That may be a grandiose headline for a post that won’t deliver. But I have never understood the rationale for keeping a separate and semi-autonomous chain of command for Special Operations Forces in a counterinsurgency. If the perspective of the local population is “strategically decisive,” then it’s hard to understand why it’s acceptable to keep a command structure in place that allows some forces to place greater value on objectives other than population protection. Matt Gallagher relates a story in Kaboom about a Special Operations task force that came into his area of responsibility in Iraq and stormed a mosque, something he would never be allowed to do and the consequences of which — the offense caused to the locals — he’d have to live with.

The ultimate commander of the task force that complicated Gallagher’s life back then was a three-star Army general named Stanley McChrystal. Now McChrystal has seen it from the other perspective, and issued guidance that consolidates greater Special Operations control under his command. Before he issued that guidance, it turns out, SOF elements raided a home near Gardez looking for insurgents, killed two men and three women — none of whom were in insurgents — and ISAF later issued a misleading statement about what happened.

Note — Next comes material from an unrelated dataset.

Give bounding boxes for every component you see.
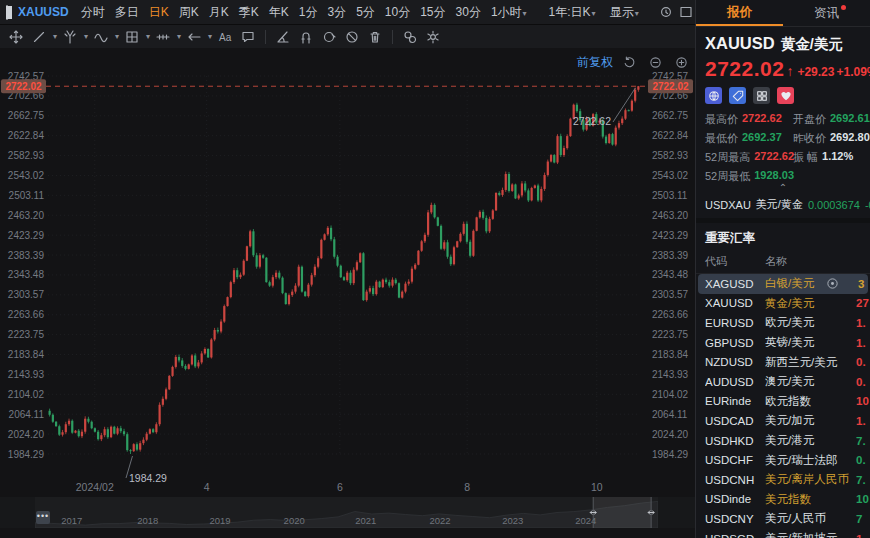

Maybe the new SOF guidance will get all U.S. and NATO elements in Afghanistan singing from the same strategic sheet music. But McChrystal’s guidance didn’t go all the way:

Only detainee operations and “very small numbers of U.S. S.O.F.,” or Special Operations forces, are exempted from the directive, Admiral Smith said. That is believed to include elite groups like the Army’s Delta Force and the Navy’s Seals.

This makes sense… why? Justin Elliott highlighted a statement from McChrystal at a recent town-hall meeting with his troops expressing displeasure at the number of times troops’ very understandable force-protection concerns have led them to shoot “an amazing number of people and [kill] a number and, to my knowledge, none has proven to have been a real threat to the force.” That’s clearly an admirable sentiment and a responsible instruction. But why continue to keep a structure in place that allows different forces to play by different and potentially counterproductive rules?